Headteacher Carl Sugden told this newspaper it was not a step to be taken lightly but the benefits for the school and its students, who hail from the Knaresborough area and parts of Harrogate, could be substantial.
He said: "This is not just about preserving our independence in a landscape where over 70% of secondary schools are now academies or part of academy chains. We can see some real advantages in changing our status."
The moves towards King James's becoming an independent, state-funded school receiving funding directly from central government, rather than through a local authority, is still in its early stages.
But the school's head said direct consultation with parents would take place when plans were less fluid according to correct procedure.
King James's is already in the middle of an interim communication process with is own staff but any firm decision on the exact nature of the school's future seems unlikely to take place until next year at some point.
Having celebrated this popular school's 400th anniversary last year, Carl Sugden said the change would happen in a way which fitted King James's core values, maintained close ties to the local authority and brought improvements for its student base.

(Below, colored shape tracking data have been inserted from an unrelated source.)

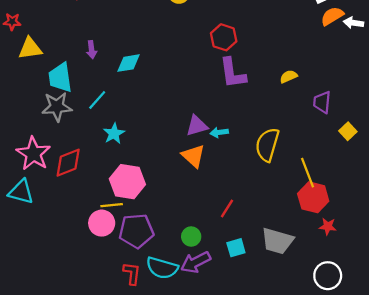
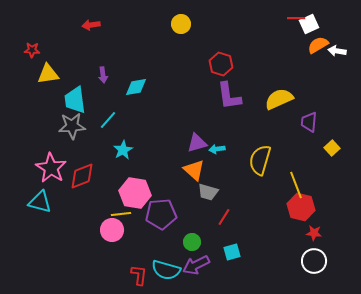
yellow semicircle: (289, 76) -> (279, 99), size x1.8
purple pentagon: (136, 231) -> (161, 214), moved
gray trapezoid: (277, 241) -> (208, 192), moved, size x0.7
white circle: (328, 276) -> (314, 261), moved

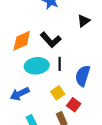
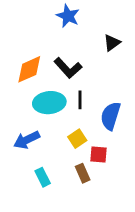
red square: (74, 105) -> (99, 155), turned -32

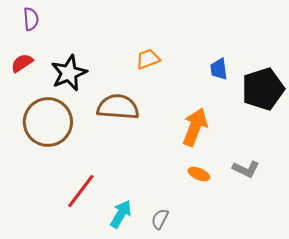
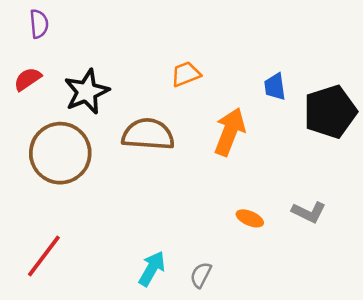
orange arrow: (195, 127) -> (230, 132), moved
red line: (81, 191) -> (44, 256), moved

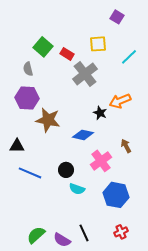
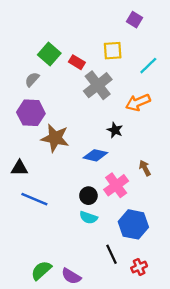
gray semicircle: (28, 69) -> (32, 79), turned 56
orange arrow: (120, 101) -> (138, 102), moved
black circle: (66, 170) -> (88, 196), moved
black line: (84, 233) -> (111, 254), moved

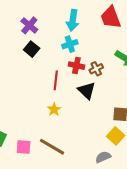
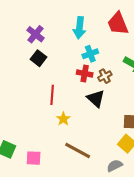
cyan cross: (70, 44) -> (90, 54), moved
red line: (56, 80) -> (52, 95), moved
brown line: (52, 147) -> (78, 151), moved

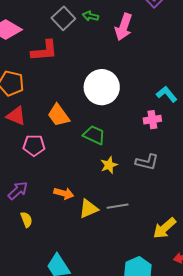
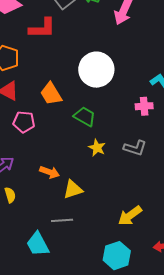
yellow star: (109, 165) -> (97, 148), turned -30
gray line: (118, 206) -> (62, 220), moved
yellow arrow: (165, 228) -> (130, 216), moved

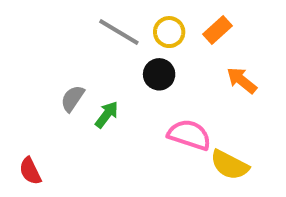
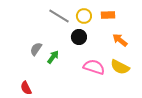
orange rectangle: (217, 30) -> (108, 15), turned 40
yellow semicircle: (230, 165) -> (120, 67), moved
red semicircle: (30, 171) -> (26, 88), moved

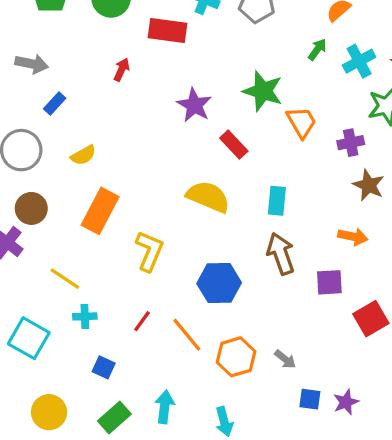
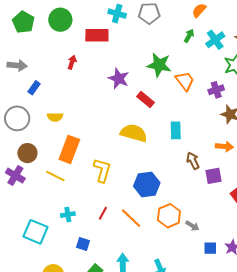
yellow semicircle: (83, 155) -> (55, 117), turned 35
brown arrow: (281, 254) -> (193, 161), moved, size x0.7
yellow line: (65, 279) -> (55, 176), moved
orange hexagon: (236, 357) -> (169, 216), moved

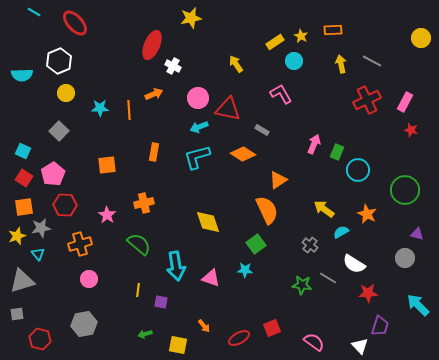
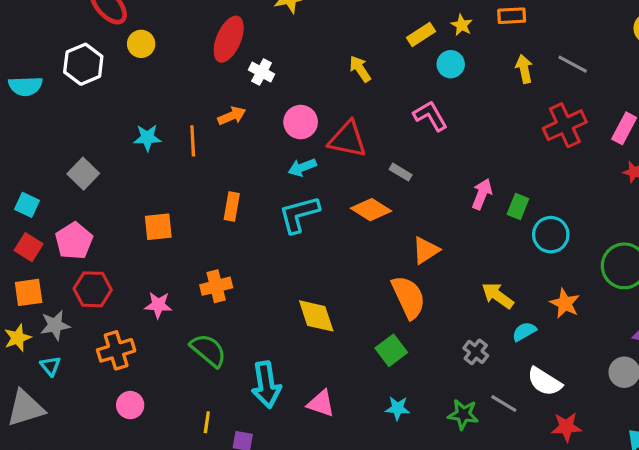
yellow circle: (66, 93) -> (141, 44), moved
pink star: (107, 215) -> (158, 305), turned -30
cyan star: (245, 270) -> (398, 408), moved

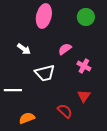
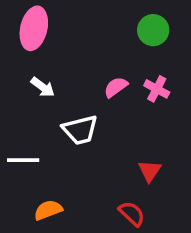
pink ellipse: (44, 16) -> (34, 28), moved
pink cross: (84, 66) -> (157, 89), moved
red semicircle: (65, 111) -> (132, 214), moved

He said: "This is a community school and, in our view, the governance and leadership of the school should remain firmly rooted in our locality.
"We believe that we have a successful model of local leadership which has provided great education in Knaresborough for generations of families.
"In order to preserve our independence and to ensure that the school leadership and governance remains local we feel that it is imperative that we consider converting to becoming a multi-academy trust."
Although no formal resolution to become an academy has been passed by the school's governors, talks are now going on about the possibility of King James's becoming a Multi Academy Trust.
King James's is looking to the precedents set by previous local schools such as Harrogate Grammar School and St Aidan's High School who have also made the switch to academy status in recent years.
By necessity, a multi-academy trust or MAT would involve King James's working with one or more other schools to maintain its governance and educational standards.
But the schools' head the aim was precisely to retain King James's individual character and ethos rather than see it swallowed up in a large chain.
Carl Sugden said: "The current education landscape has seen a diminishing of local authority oversight, including some services, and a growth of academy chains.
"We do not wish to be part of a larger chain which does not have its roots in our community.
"We would prefer to lead rather than follow and to work with existing partners; a model which has brought us continued success and allowed us to respond to the educational needs within our own community."
The timeline for consultation over King James's possible transformation to MAT status is still very fluid due to the complexity of talks.
But Carl Sugden said the school was keen to present the case for MAT at the right time and for full and proper consultation to take place with the community at the appropriate time.